Come si vede, una modalità non difforme da quella di chi colora una tavola a fumetti con gli acquarelli: non stende l'acqua su cui poi agirà il colore su tutta la vignetta, ma solo sulla parte/sulle parti a cui lavora di volta in volta... i visi, il cielo, un vestito, un oggetto... e solo quando il colore steso in quella fase è asciutto passa a bagnare altre parti su cui stendere differenti colori.
L'approccio di pieno controllo sul proprio lavoro, riportato all'attività del singolo autore di fumetti che non si fa aiutare da una "bottega" di assistenti, è quello scelto fin dall'inizio della carriera da Vittorio Giardino che crea nell'intimità dello studio, in solitudine, le sue opere fase dopo fase. Visto il grande successo delle sue opere, non ha mai sentito il bisogno di cambiare, di sperimentare diverse tecniche e tantomeno tecnologie. L'interesse - e lo scopo - dell'autore bolognese è uno solo: raccontare, col linguaggio del fumetto, le storie che gli premono dentro. E come non ha mai rinunciato ad arricchire le sue vignette di tutti i particolari che "sentiva" necessari anche quando per il lettore potevano risultare inutili ("Spesso mi hanno criticato, e a ragione, perché le mie tavole avevano troppa roba dentro. Il che, se anche non disturba, comunque è inutile perché poi tanto nessuno li vede tutti questi oggettini sui tavolini, con il bicchiere, la bottiglia... e si legge anche il nome sull'etichetta! Assolutamente assurdo, è vero.
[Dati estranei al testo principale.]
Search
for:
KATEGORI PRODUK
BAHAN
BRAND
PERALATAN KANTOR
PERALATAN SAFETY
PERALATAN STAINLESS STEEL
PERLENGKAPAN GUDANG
Sono però stato confortato e gratificato nel vedere che quello che ritengo uno dei più grandi artisti del Rinascimento italiano faceva qualcosa di simile. Anche lui realizzava dei dettagli che da mezzo metro, dalle impalcature, tu vedi ma normalmente, coi piedi sul pavimento dell'abside ti sfuggono. Perché diavolo ce li metteva, se nessuno li avrebbe visti? Io credo che ce li abbia messi perché doveva metterceli, per sé stesso"), nello stesso modo non ha mai sentito il bisogno di utilizzare le possibili scorciatoie offerte dalle sopravvenute nuove tecnologie per velocizzare un lavoro la cui inevitabile lentezza, date le modalità, pure lo ha sempre crucciato (ancora dall'intervista: "Essendo molto lento dovrei cercare di non insistere più di tanto su un particolare disegno. Invece poi, pur essendo spesso in ritardo, il tempo me lo prendo lo stesso. Per cui insisto su quel che faccio fino ad arrivare al massimo di cui sono capace").
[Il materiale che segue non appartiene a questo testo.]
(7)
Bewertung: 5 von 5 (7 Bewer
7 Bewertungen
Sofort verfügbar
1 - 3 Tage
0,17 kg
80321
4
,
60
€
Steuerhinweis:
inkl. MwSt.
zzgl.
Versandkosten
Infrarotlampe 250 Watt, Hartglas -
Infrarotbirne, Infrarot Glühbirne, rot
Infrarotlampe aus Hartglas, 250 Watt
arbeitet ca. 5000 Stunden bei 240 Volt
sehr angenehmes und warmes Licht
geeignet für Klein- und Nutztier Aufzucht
Anche questo nuovo lavoro è dunque Giardino al cento per cento, che è poi quello che vogliono i suoi lettori, me compreso. Questo non impedisce che davanti a quest'opera realizzata coerentemente "come lui sa ed è abituato a fare" si venga colti dalla sensazione che si tratti della testimonianza, tenace ma in qualche modo malinconica, di un modo di fare arte sequenziale e di un mondo destinati a sparire, di fatto già spariti. Non è l'ultimo soldato giapponese rimasto nella giungla convinto che la guerra continui ancora. Giardino è troppo intelligente per non vedere e sapere cosa sia successo all'editoria fumettistica negli ultimi trent'anni. La sua non è dunque la battaglia di un irriducibile, ma solo l'onestà di restare fedele a sé stesso, finché dura.
Ma veniamo al libro, diviso in due parti che avrebbero anche potuto vivere separatamente.
Nella prima l'autore costruisce una narrazione drammatica immergendoci nel crescendo di ghettizzazione e criminalizzazione della comunità ebraica nella Vienna del '38. Seguiamo le vicende della famiglia Meyer, sempre più messi alle strette e quando, troppo tardi, si decidono ad abbandonare il Paese, viene loro impedito di farlo. Per loro fortuna sono cugini dei Fridman, e la madre di Max (entriamo così nella seconda parte del volume, quella avventuroso-spionistica) chiede al figlio di trovare il modo di farli uscire dall'Austria nazistizzata. Inizia una lotta sotterranea tra le paranoie di un ufficiale dei servizi segreti locali e il protagonista che, conoscendo i suoi polli, non ha eccessive difficoltà a farsi gioco della macchina repressiva delle camicie brune. Il pathos non manca, la tensione e i colpi di scena neppure.
Nelle 164 tavole della storia, con gli abituali ritmi tra film e romanzo adeguati all'evolversi della vicenda, Giardino ci regala un'altra delle sue perle, pienamente godibile. La scrittura è precisa, il pennino sempre efficace e la colorazione non invadente.
Insomma, il libro merita l'acquisto e la lettura. Nonostante quel sentimento di malinconia che ci lascia dentro.